Hallo Leude!
Mit Spannung warteten wir auf unsere Hörerin der ersten Stunde.
Wann könnte es besser passen, Simone Ferner bei uns zu haben, als zu unserem dreijährigen Podcast-Jubiläum?
Ja, Leude, wir gehen ungebremst mit frischen Ideen ins vierte Jahr von
„1000 Gesichter plus 2“.
Dass Simone uns hört, ist nicht wirklich einem freudigen Ereignis geschuldet. Sie hätte sicher lieber niemals von uns gehört. Wir als Urgesteine in der MS Welt starteten den Podcast just, als für Simone die Welt vor Augen verschwamm. Da das nun auch drei Jahre her ist, dürfen wir sie nicht mehr Frischling nennen. Mir ist das Wort Frischling, aus der Jägersprache für junges Wildschwein bekannt, nicht sonderlich sympathisch.
Egal. Simone ist nun unsere erste Gästin mit MS, die tatsächlich noch nicht lange dabei ist. Das wird total spannend, aus erster Hand zu hören, wie die moderne Medizin – die war angeblich 1992 auch total modern – heute so mit MS Erkrankten umgeht und alles viel besser gemacht hat, als zu Eddas und meinen Diagnosezeiten. Nun denn, es knisterte.

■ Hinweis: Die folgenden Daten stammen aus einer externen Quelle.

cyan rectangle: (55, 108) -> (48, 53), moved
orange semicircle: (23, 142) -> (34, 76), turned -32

Tatsächlich soll besonders die Diagnostik riesige Fortschritte gemacht haben. Digitalisierung, individualisierte Medikamente und KI Steuerung heben die Medizin jetzt auf ein neues Level. Und wer profitiert? Wir, die PatientInnen profitieren in bahnbrechendem Ausmaß. Das sagt jedenfalls meine Recherche, und es hat nicht nur die Pharmaindustrie ein Loblied auf sich selbst gesungen.

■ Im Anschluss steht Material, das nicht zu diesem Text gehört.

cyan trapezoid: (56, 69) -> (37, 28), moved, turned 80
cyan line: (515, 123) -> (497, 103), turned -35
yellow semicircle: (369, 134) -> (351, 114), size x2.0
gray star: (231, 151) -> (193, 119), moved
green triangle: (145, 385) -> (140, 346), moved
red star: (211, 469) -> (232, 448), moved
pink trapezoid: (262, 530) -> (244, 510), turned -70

Die Spannung war für mich nahezu unerträglich geworden, als das Gespräch mit Simone auf die Diagnose im Krankenhaus zusteuerte. Mindestens mal zur Zeit meiner Diagnose, muss es sich positiv abheben. Höre ich junge Menschen reden, kommt es mir vor, als habe mich damals ein Höllenmensch mit Pompfe, statt Spritze bearbeitet. Eines konnten wir gleich positiv verbuchen. Die Zeit bis zur Diagnose dauerte bei Simone lediglich ein paar Tage, trotz Pandemie. Das ist tatsächlich beachtlich. MRT Bilder schießen, Lumbalpunktion, Schachbrettmuster gucken und Nervenleitgeschwindigkeit messen, ist heute kein Hexenwerk mehr. Und zumindest bei Edda, war das Standard. Bei mir kam ein Aufenthalt im MRT noch einem Besuch beim Exorzist nah, aber ich lag auch drin. Ob man damals das auf den Bildern sah, was man heute sieht, weiß ich nicht. Eines weiß ich aber, da ich Messtechnik studiert habe. Man kann definitiv zu viel messen, was die Erkenntnis eher behindert. Höhere Auflösung bedeutet zwar mehr, aber nicht zwingend besser. Das lernt man hoffentlich heute immer noch so. Ich habe aber Zweifel.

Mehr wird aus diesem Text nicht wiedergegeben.